Assédio moral no trabalho: como identificar, provar e quais são seus direitos
- Martins, Jacob & Ponath

- há 21 horas
- 6 min de leitura
O assédio moral no trabalho é uma realidade que afeta milhares de trabalhadores todos os anos e está entre os temas mais pesquisados por quem enfrenta problemas no ambiente profissional. Expressões como humilhação no trabalho, perseguição do chefe, pressão psicológica no emprego, ambiente de trabalho toxico, dano moral trabalhista e direitos do trabalhador assediado estão cada vez mais presentes nas buscas, que demostra a dimensão do problema.
Muitas vítimas demoram a reconhecer que estão sofrendo assédio moral no trabalho, pois o abuso costuma ser disfarçado de "cobrança", "perfil da empresa" ou "jeito do gestor". No entanto quando a conduta ultrapassa o limite do respeito e passa a afetar a dignidade, a saúde mental e a estabilidade emocional do trabalhador, estamos diante de uma violação grave de direitos.

Neste artigo, você vai entender de forma clara como identificar o assédio moral, como provar, quais são os direitos trabalhistas, quando há indenização por dano moral e por que a orientação de um advogado especialista pode ser decisiva.
O que é assédio moral no ambiente de trabalho?
O assédio moral no ambiente de trabalho é caracterizado por comportamentos abusivos, repetitivos e intencionais que expõem o trabalhador a situações constrangedoras, humilhantes ou desgastantes. Não se trata de um fato isolado, mas de um conjunto de atitudes que desestabilizam a vítima ao longo do tempo.
A prática fere diretamente a dignidade da pessoa humana, princípio garantido pela Constituição Federal, além de violar o direito a um ambiente de trabalho saudável e respeitoso.
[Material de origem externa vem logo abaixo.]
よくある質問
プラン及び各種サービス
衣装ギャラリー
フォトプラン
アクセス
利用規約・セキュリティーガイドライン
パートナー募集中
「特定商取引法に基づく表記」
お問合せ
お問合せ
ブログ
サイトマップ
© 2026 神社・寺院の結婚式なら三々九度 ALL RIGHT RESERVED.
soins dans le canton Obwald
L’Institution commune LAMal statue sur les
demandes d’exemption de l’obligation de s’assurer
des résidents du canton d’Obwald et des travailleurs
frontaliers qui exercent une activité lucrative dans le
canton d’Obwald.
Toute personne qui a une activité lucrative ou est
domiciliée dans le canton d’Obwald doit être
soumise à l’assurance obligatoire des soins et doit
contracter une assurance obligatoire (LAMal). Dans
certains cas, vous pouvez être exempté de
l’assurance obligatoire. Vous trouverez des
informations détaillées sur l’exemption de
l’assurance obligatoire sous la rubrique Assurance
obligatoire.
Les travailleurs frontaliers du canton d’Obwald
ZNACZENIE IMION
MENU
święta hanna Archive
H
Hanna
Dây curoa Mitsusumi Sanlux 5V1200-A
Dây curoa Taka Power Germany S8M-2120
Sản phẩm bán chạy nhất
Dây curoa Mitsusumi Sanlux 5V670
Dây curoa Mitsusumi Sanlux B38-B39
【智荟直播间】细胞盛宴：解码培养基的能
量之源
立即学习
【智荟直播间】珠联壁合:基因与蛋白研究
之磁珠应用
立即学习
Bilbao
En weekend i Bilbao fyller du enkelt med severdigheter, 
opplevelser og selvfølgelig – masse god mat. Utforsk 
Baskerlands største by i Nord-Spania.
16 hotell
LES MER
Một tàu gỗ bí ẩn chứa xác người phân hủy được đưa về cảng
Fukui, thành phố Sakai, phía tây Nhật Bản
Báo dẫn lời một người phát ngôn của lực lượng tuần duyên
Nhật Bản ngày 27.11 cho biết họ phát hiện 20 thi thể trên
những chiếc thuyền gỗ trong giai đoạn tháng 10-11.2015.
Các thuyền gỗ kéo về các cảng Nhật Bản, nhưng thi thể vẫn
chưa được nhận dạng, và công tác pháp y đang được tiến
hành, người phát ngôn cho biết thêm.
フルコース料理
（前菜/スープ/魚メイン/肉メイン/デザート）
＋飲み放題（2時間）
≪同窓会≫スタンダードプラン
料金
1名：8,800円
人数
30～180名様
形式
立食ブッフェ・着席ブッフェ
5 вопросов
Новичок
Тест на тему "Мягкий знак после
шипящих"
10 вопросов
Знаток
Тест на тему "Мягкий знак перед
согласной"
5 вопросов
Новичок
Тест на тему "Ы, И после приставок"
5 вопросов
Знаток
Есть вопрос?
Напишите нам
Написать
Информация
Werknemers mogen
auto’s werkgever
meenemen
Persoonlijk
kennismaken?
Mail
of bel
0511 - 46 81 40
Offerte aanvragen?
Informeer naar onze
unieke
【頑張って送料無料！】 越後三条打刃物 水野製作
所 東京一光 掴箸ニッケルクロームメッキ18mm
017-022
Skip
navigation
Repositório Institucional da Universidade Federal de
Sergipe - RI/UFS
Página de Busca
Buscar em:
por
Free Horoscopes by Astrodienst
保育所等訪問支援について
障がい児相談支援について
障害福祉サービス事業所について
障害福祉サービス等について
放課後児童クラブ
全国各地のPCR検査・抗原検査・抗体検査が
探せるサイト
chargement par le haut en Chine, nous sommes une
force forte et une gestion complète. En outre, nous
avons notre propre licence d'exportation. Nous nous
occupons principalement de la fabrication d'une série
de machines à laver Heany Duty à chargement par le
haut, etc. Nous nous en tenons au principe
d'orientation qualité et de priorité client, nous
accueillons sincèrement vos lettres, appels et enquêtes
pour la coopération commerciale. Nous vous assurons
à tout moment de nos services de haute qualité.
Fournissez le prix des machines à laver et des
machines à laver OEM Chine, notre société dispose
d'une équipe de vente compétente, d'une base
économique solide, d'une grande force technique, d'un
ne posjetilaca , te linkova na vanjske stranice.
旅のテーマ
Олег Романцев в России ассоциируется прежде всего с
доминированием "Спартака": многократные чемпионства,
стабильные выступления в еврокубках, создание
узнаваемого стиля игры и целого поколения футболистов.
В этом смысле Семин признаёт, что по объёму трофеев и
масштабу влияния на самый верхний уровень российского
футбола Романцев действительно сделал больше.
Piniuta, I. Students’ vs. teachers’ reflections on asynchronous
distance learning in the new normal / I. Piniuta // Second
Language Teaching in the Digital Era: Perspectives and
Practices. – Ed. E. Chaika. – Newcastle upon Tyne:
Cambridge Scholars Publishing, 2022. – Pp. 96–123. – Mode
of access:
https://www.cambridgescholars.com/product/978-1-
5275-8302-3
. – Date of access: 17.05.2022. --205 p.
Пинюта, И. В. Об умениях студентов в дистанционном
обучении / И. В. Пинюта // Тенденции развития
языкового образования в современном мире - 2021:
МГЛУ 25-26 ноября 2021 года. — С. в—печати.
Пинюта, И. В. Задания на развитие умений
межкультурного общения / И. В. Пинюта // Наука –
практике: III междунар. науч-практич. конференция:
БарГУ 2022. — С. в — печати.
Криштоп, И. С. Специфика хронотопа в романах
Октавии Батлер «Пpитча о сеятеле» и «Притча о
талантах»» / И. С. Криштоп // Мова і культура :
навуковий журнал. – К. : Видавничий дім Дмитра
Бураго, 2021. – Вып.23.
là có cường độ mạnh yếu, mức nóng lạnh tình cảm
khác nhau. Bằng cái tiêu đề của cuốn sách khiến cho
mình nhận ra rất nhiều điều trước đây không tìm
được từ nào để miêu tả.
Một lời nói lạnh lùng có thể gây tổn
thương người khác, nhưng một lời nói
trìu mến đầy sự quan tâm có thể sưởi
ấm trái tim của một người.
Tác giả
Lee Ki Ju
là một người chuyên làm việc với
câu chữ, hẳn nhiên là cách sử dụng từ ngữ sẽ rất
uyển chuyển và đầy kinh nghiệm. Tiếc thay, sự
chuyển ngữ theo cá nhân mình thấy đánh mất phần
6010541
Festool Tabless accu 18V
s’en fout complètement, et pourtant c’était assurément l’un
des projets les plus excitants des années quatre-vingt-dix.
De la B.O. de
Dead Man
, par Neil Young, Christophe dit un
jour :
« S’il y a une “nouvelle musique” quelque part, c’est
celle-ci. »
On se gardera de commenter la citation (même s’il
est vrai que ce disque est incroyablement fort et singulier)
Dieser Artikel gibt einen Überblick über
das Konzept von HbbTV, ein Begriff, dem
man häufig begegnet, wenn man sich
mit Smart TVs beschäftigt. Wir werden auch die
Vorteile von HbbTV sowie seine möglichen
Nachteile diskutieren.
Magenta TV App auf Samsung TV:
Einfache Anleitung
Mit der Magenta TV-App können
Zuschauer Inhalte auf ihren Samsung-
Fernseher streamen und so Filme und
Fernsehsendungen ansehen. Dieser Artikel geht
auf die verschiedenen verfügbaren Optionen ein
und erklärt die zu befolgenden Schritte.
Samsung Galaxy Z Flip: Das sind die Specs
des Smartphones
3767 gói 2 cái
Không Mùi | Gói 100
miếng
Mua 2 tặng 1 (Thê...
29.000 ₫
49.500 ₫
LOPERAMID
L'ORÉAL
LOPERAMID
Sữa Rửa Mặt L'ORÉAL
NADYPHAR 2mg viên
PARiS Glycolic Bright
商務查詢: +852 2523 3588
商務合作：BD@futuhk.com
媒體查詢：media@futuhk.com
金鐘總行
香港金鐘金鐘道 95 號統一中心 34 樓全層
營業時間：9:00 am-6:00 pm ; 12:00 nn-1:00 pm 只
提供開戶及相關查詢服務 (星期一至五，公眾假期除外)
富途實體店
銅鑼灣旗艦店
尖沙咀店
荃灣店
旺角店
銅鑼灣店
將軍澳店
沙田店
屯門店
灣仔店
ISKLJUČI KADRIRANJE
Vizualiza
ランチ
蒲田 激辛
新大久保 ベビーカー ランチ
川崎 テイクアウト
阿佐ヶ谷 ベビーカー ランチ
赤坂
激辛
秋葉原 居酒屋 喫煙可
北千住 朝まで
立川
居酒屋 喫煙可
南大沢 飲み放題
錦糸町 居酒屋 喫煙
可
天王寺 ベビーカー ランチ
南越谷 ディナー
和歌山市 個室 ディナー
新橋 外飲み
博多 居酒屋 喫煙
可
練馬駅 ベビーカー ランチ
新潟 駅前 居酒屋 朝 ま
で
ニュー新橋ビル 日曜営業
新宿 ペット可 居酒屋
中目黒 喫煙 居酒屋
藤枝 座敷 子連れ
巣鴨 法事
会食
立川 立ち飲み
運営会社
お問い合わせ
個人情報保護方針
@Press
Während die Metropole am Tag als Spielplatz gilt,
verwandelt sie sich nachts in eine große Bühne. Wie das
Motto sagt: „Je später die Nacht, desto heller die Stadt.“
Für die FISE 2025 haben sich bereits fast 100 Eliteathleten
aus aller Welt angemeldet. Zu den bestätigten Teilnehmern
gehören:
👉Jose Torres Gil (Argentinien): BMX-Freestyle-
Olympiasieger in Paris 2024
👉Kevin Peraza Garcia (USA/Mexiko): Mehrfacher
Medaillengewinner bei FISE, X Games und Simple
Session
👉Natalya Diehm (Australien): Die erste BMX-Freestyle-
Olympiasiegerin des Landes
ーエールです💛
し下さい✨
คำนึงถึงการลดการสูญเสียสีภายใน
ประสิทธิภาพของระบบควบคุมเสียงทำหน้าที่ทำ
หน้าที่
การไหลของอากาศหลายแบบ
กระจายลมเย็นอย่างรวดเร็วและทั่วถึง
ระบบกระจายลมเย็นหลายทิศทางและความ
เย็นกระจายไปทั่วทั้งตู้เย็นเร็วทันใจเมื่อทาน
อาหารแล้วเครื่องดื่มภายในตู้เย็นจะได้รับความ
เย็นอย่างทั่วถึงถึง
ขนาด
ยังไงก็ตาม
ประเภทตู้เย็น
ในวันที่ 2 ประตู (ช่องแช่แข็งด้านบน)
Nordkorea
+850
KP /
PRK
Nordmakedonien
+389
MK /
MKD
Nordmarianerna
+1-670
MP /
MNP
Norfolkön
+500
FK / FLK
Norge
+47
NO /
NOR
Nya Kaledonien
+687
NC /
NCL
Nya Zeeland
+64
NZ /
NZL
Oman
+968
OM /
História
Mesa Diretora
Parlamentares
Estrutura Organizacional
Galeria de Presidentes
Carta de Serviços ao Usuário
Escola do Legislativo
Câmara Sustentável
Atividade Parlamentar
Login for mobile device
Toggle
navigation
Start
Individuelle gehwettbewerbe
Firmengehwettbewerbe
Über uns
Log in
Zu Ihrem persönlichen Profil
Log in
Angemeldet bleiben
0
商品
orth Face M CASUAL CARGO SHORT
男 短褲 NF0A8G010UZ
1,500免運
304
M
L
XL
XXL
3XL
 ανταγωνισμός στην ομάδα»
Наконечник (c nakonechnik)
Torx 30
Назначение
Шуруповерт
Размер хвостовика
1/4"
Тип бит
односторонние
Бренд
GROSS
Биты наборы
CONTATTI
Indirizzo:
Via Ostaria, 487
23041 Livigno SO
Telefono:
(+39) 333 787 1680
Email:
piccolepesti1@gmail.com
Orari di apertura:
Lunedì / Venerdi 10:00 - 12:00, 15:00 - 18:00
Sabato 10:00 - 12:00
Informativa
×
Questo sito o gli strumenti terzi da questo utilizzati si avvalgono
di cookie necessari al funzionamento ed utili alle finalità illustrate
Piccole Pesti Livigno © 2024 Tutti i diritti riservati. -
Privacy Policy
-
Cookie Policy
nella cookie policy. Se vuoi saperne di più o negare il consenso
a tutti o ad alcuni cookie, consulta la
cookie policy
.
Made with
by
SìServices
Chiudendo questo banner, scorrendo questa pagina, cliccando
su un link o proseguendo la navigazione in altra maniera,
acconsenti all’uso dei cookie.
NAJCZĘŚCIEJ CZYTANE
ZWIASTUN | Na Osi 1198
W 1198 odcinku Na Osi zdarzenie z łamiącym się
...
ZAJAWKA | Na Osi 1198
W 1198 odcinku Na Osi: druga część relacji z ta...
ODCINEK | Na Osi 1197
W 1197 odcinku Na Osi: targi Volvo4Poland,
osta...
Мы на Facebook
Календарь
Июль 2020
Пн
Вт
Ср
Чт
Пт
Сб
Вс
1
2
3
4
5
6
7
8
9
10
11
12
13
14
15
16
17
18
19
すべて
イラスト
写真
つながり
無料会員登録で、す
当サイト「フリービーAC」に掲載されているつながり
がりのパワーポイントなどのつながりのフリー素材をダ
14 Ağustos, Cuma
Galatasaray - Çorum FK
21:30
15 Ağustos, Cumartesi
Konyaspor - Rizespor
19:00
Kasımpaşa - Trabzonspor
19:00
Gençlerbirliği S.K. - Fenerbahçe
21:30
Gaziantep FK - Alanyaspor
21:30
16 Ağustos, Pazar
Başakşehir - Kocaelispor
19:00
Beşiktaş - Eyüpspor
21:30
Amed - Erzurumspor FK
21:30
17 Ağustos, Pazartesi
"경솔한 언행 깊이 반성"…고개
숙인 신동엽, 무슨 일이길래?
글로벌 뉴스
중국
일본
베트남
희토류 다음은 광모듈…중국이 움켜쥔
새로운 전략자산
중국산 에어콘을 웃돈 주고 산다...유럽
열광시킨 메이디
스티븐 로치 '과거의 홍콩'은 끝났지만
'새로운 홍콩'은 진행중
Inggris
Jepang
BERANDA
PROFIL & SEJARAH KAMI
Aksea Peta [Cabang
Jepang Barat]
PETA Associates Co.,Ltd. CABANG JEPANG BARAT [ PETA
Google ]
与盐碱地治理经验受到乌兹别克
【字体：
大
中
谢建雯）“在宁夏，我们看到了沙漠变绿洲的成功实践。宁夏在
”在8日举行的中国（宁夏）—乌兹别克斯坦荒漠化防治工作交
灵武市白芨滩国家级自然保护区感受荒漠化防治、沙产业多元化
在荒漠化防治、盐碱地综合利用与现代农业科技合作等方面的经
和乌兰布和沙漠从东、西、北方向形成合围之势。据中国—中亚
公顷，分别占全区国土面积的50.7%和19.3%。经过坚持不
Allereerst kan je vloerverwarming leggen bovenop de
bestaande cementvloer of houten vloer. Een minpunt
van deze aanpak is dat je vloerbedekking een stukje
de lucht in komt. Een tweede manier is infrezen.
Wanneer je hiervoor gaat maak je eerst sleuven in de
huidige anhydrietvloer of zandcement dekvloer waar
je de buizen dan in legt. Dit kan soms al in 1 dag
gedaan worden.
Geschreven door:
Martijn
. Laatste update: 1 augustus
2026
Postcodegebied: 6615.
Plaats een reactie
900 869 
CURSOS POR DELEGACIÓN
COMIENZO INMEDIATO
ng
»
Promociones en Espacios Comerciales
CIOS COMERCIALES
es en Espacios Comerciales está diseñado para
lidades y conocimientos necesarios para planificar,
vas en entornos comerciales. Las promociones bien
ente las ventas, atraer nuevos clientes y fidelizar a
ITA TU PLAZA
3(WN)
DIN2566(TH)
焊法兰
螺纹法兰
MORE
O abuso ocorre de diferentes formas:
Assédio moral vertical: quando parte de superiores hierárquicos
Assédio moral horizontal: entre colegas
Assédio moral organizacional: quando a própria cultura da empresa estimula pressão excessiva, medo e constrangimento
O elemento central do assédio moral do trabalho é o ataque à dignidade do empregado, gerando desgaste psicológico, perda de autoestima e sofrimento emocional.
Situações mais comuns de assédio moral no trabalho
Entre os comportamentos mais relatados por trabalhadores e frequentemente reconhecidos pela Justiça, destaca-se
Humilhações públicas e exposição ao ridículo
Gritos e tratamento agressivo diante de colegas
Perseguição profissional contínua
Ameaças frequentes de demissão
Desqualificação constante do trabalho realizado
Metas abusivas impostas como forma de pressão psicológica
Isolamento do trabalhador no ambiente profissional
Distribuição de tarefas impossíveis ou inúteis para provocar erro
Essas práticas são típicas de ambiente de trabalho tóxico e podem gerar adoecimento emocional, afastamentos médicos e até incapacidade temporária para o trabalho.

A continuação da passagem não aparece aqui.